Strona:PL Stefan Żeromski - Uciekła mi przepióreczka.djvu/047

Z Wikiźródeł, wolnej biblioteki
Ta strona została uwierzytelniona.
małowieski

Bo znowu robi się wielkie gwałty z racyi tego dachu. W ostateczności pokryje się papą.

bęczkowski

A papę to już darmo się otrzymuje, na żądanie.

zabrzeziński

Dajcież znowu pokój z papą! Także pomysł! Zamek z czternastego wieku kryty papą! Darujcie, ale ja nie mógłbym nawet należeć do podobnego interesu.

bęczkowski

Pan profesor ma najzupełniej słuszność. Tylko karpiówka — i to nie dzisiejsza.
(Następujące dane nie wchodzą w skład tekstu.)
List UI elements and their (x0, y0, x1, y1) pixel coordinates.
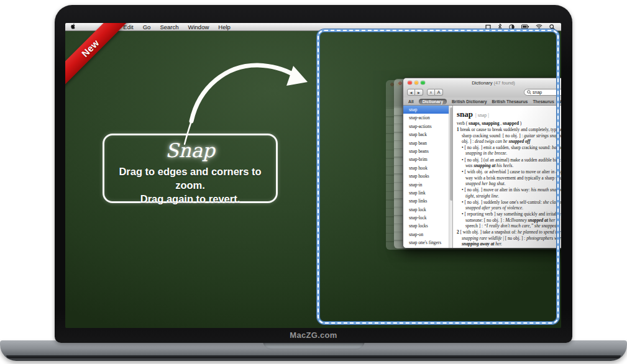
brand-watermark: MacZG.com (55, 330, 572, 340)
dict-tab-british-thesaurus[interactable]: British Thesaurus (492, 99, 528, 104)
laptop-base (0, 340, 627, 361)
dictionary-toolbar: ◀ ▶ A A snap (403, 87, 561, 98)
dict-tabbar: AllDictionaryBritish DictionaryBritish T… (403, 98, 561, 106)
sign-instruction-1: Drag to edges and corners to zoom. (104, 165, 276, 192)
sign-instruction-2: Drag again to revert. (104, 192, 276, 206)
sidebar-item[interactable]: snap hooks (403, 172, 449, 180)
dict-tab-dictionary[interactable]: Dictionary (419, 99, 447, 104)
new-ribbon: New (65, 23, 137, 95)
definition-paragraph: • [ no obj. ] (of an animal) make a sudd… (457, 157, 561, 169)
sidebar-item[interactable]: snap-in (403, 181, 449, 189)
sidebar-item[interactable]: snap back (403, 130, 449, 139)
result-count: (47 found) (494, 80, 515, 86)
menu-item-window[interactable]: Window (188, 24, 209, 30)
definition-paragraph: • [ no obj. ] suddenly lose one's self-c… (457, 199, 561, 211)
dictionary-window[interactable]: Dictionary (47 found) ◀ ▶ A A snap (403, 78, 561, 248)
menu-item-search[interactable]: Search (160, 24, 178, 30)
definition-paragraph: • [ reporting verb ] say something quick… (457, 211, 561, 229)
spotlight-search-icon[interactable] (549, 24, 555, 30)
sidebar-scrollbar[interactable] (449, 106, 453, 248)
definition-paragraph: 3 [ with obj. ] Football put (the ball) … (457, 247, 561, 248)
sidebar-item[interactable]: snap-on (403, 230, 449, 239)
definition-paragraph: 2 [ with obj. ] take a snapshot of: he p… (457, 229, 561, 247)
sidebar-item[interactable]: snap lock (403, 206, 449, 214)
pronunciation: | snap | (475, 112, 489, 118)
dict-tab-british-dictionary[interactable]: British Dictionary (452, 99, 487, 104)
dict-tab-all[interactable]: All (408, 99, 414, 104)
sidebar-item[interactable]: snap-actions (403, 122, 449, 130)
dict-definition: verb ( snaps, snapping , snapped )1 brea… (457, 121, 561, 248)
sidebar-item[interactable]: snap-brim (403, 155, 449, 163)
sidebar-item[interactable]: snap beans (403, 147, 449, 155)
contrast-icon[interactable] (509, 24, 515, 30)
wifi-icon[interactable] (536, 24, 542, 29)
snap-window-icon[interactable] (485, 24, 491, 30)
sidebar-item[interactable]: snap locks (403, 222, 449, 230)
new-ribbon-label: New (80, 37, 101, 59)
menubar: FileEditGoSearchWindowHelp (65, 23, 561, 31)
definition-paragraph: • [ no obj. ] move or alter in this way:… (457, 187, 561, 199)
chalk-sign: Snap Drag to edges and corners to zoom. … (103, 134, 278, 203)
sidebar-item[interactable]: snap-action (403, 114, 449, 122)
dict-tab-thesaurus[interactable]: Thesaurus (533, 99, 554, 104)
dictionary-body: snapsnap-actionsnap-actionssnap backsnap… (403, 106, 561, 248)
sidebar-item[interactable]: snap hook (403, 164, 449, 172)
sidebar-item[interactable]: snap one's fingers (403, 239, 449, 247)
menubar-status-icons (485, 24, 555, 30)
promo-canvas: FileEditGoSearchWindowHelp New (0, 0, 627, 364)
forward-button[interactable]: ▶ (415, 89, 423, 96)
bluetooth-icon[interactable] (498, 24, 502, 30)
menu-item-help[interactable]: Help (218, 24, 231, 30)
definition-paragraph: 1 break or cause to break suddenly and c… (457, 127, 561, 144)
font-smaller-button[interactable]: A (427, 89, 435, 96)
dict-definition-pane: snap | snap | verb ( snaps, snapping , s… (453, 106, 561, 248)
search-value: snap (533, 90, 542, 94)
menu-item-go[interactable]: Go (143, 24, 151, 30)
screen: FileEditGoSearchWindowHelp New (65, 23, 561, 328)
battery-icon[interactable] (521, 24, 529, 29)
headword: snap | snap | (457, 108, 561, 119)
search-icon (527, 90, 531, 94)
sidebar-item[interactable]: snap links (403, 197, 449, 205)
app-title: Snap (104, 140, 276, 161)
dict-sidebar-list: snapsnap-actionsnap-actionssnap backsnap… (403, 106, 449, 248)
sidebar-item[interactable]: snap bean (403, 139, 449, 147)
sidebar-item[interactable]: snap-lock (403, 214, 449, 222)
sidebar-item[interactable]: snap (403, 106, 449, 114)
back-button[interactable]: ◀ (407, 89, 415, 96)
definition-paragraph: • [ no obj. ] emit a sudden, sharp crack… (457, 145, 561, 157)
font-larger-button[interactable]: A (435, 89, 443, 96)
apple-menu-icon[interactable] (71, 24, 76, 30)
sidebar-item[interactable]: snap link (403, 189, 449, 197)
scrollbar-thumb[interactable] (450, 107, 453, 201)
definition-paragraph: verb ( snaps, snapping , snapped ) (457, 121, 561, 126)
dictionary-titlebar[interactable]: Dictionary (47 found) (403, 78, 561, 87)
window-title: Dictionary (47 found) (403, 80, 561, 86)
definition-paragraph: • [ with obj. or adverbial ] cause to mo… (457, 169, 561, 186)
laptop-screen-bezel: FileEditGoSearchWindowHelp New (55, 5, 572, 343)
dict-tab-wikipedia[interactable]: Wikipedia (559, 99, 561, 104)
search-input[interactable]: snap (524, 89, 561, 96)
Trzeba przeszukać stare gmachy, możeby się gdzieś znalazło... Choćby też przyszło i zapłacić za odstąpienie...

zabrzeziński

Pan sobie z nas żartuje, a to tak jest właśnie. Takby należało postąpić. Bo gdyby jaki człowiek świadomy rzeczy, jakiś, naprzykład, cudzoziemiec zobaczył zamek średniowieczny pokryty papą, to przecież pękłby ze śmiechu.

przełęcki

Ktoby tam, mój drogi, takiemu starem i wysokiemu zamkowi w papę zaglądał? To jedno. A drugie: o czemże to tutaj tak się ogniście rozprawia? O moim zamku Porębiany?

smugoniowa

Właśnie!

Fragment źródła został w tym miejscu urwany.